Il est possible de clairement ressentir, dans de nombreux endroits, que la saturation est atteinte et que le mensonge ne passe plus. Même si certaines majorités récentes n’indiquent pas un souci premier pour les droits de l’humain et de l’environnement, on peut estimer qu’il s’agit là aussi d’un ensemble de minorités qui seront vites déçues par les comportements antisociaux des leaders qu’elles se sont choisis. Mais tant aux Etats-Unis qu’en Asie, sans parler de l’Amérique latine (qui se relève de plus de soixant ans de dictatures diverses sponsorisées par Wall Street), la contestation des dogmes meurtriers du marché dérégulé se généralise.
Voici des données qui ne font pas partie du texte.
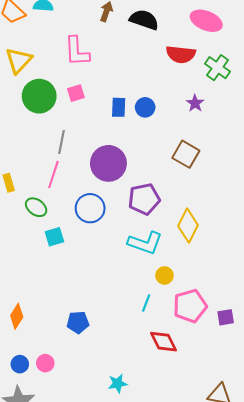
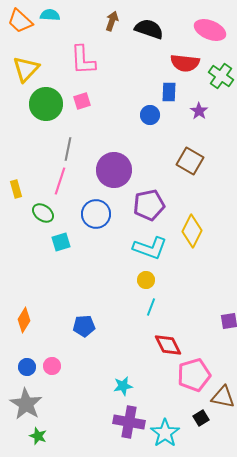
blue rectangle: (119, 107) -> (169, 92), moved
yellow circle: (164, 275) -> (146, 280), moved
pink pentagon: (190, 306) -> (194, 375), moved

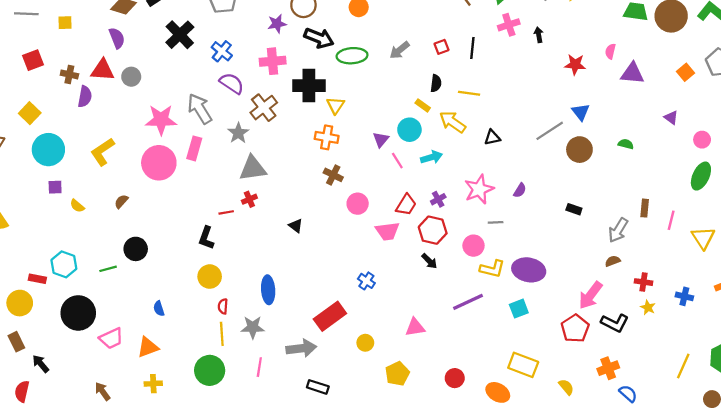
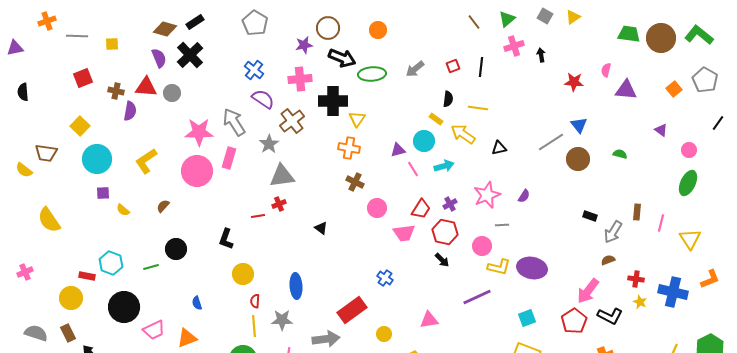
black cross: (180, 35) -> (190, 55), moved
purple triangle: (381, 140) -> (398, 150), turned 35
black rectangle: (574, 209) -> (590, 216), moved
black L-shape: (206, 238) -> (226, 239), moved
blue cross: (684, 296) -> (673, 292), size x1.8
cyan square: (519, 309) -> (527, 318), moved

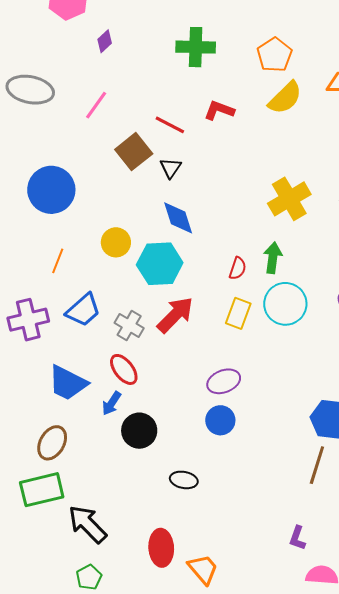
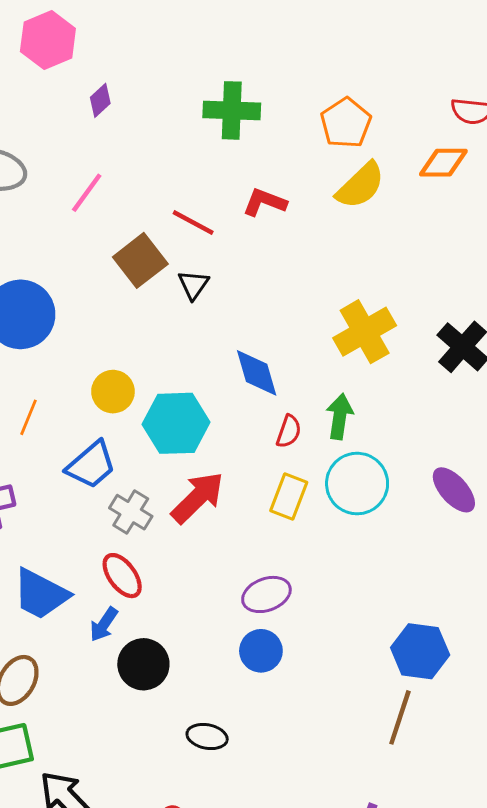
blue diamond: (178, 218) -> (257, 373), moved
blue trapezoid: (83, 310) -> (91, 465), moved

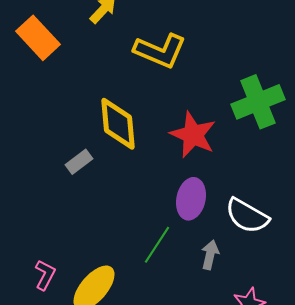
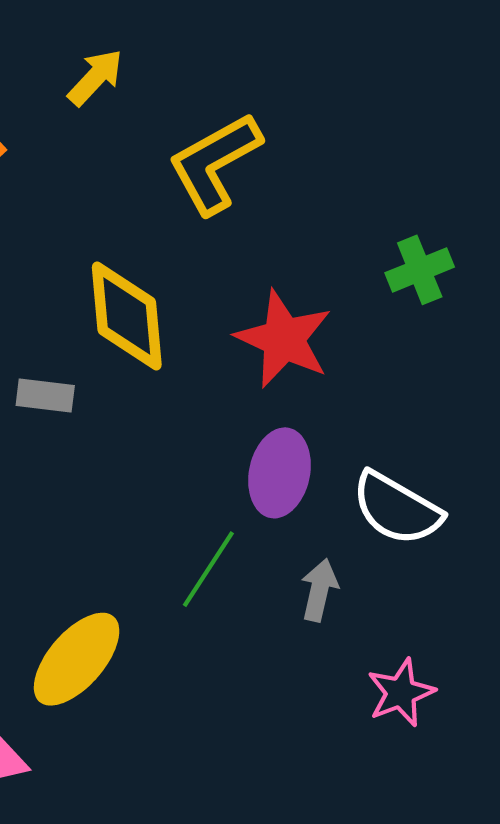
yellow L-shape: (160, 51) -> (215, 163), turned 128
green cross: (258, 102) -> (420, 270), size x0.6
gray rectangle: (79, 162) -> (45, 395), turned 44

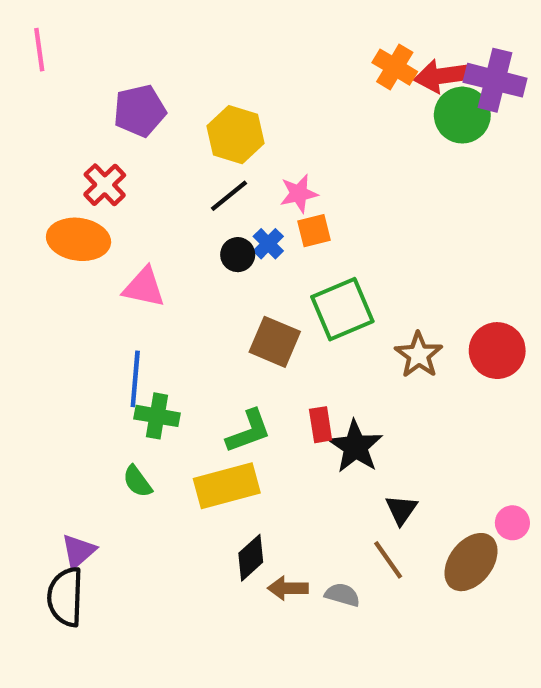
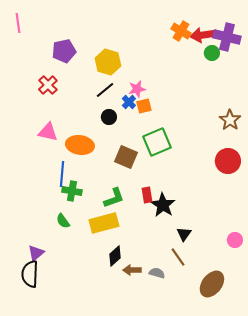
green circle: (462, 115) -> (212, 53), size x0.6
orange ellipse: (79, 239) -> (80, 145), moved
blue cross: (268, 244) -> (129, 102), moved
pink triangle: (144, 287) -> (48, 132), moved
brown star: (419, 355) -> (230, 120), moved
brown ellipse: (471, 562) -> (212, 284), moved

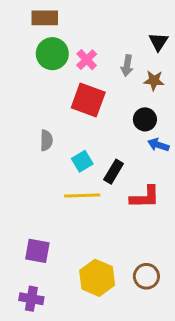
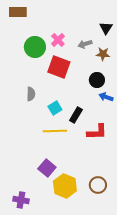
brown rectangle: (45, 18) -> (18, 12), moved
green circle: (52, 54) -> (35, 47), moved
gray arrow: (127, 66) -> (85, 44), turned 64
purple square: (37, 251) -> (47, 168), moved, turned 30

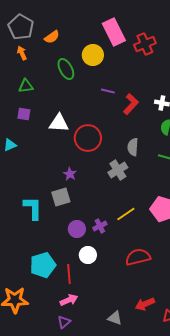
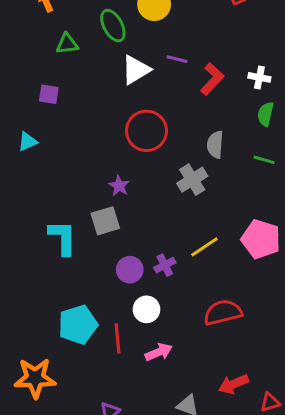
green triangle: (26, 86) -> (67, 44), moved
white triangle: (59, 123) -> (136, 70), moved, turned -35
pink arrow: (69, 300) -> (159, 352), moved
La prochaine étape sera la manifestation générale contre le sommet du G8 qui se tiendra du 2 au 9 juin en Allemagne à Rostock [3]. Il est amusant de constater que pour cet événement mondial, la chancellerie a décidé de sortir de l’espace Schengen qui assure la libre circulation des citoyens européens. La contestation se renforce d’année en année ? La répression, elle, est toujours aussi brutale. Tout le monde devrait se souvenir de Carlo Giuliani, jeune étudiant de vingt ans, assassiné d’une balle en pleine tête par un policier, alors qu’il participait à la contestation du G8 de Gênes en 2001. Deux mois avant, lors du sommet européen de Goteborg, la police ouvrit le feu sur la foule, blessant trois manifestants dont un gravement. Tandis que les médias ont le devoir de faire passer les manifestants pour de dangereux terroristes et que les auteurs des coups de feux sont acquittés par des juges forts complaisants.

Que nous réservent les milices du capitale cette année, sous couvert de démocratie ?

Qui y survivra saura, et pourra envisager de continuer à lutter, avec la société civile contre la dictature sécuritaire au service des multinationales. Celles-la mêmes qui détruisent notre unique planète.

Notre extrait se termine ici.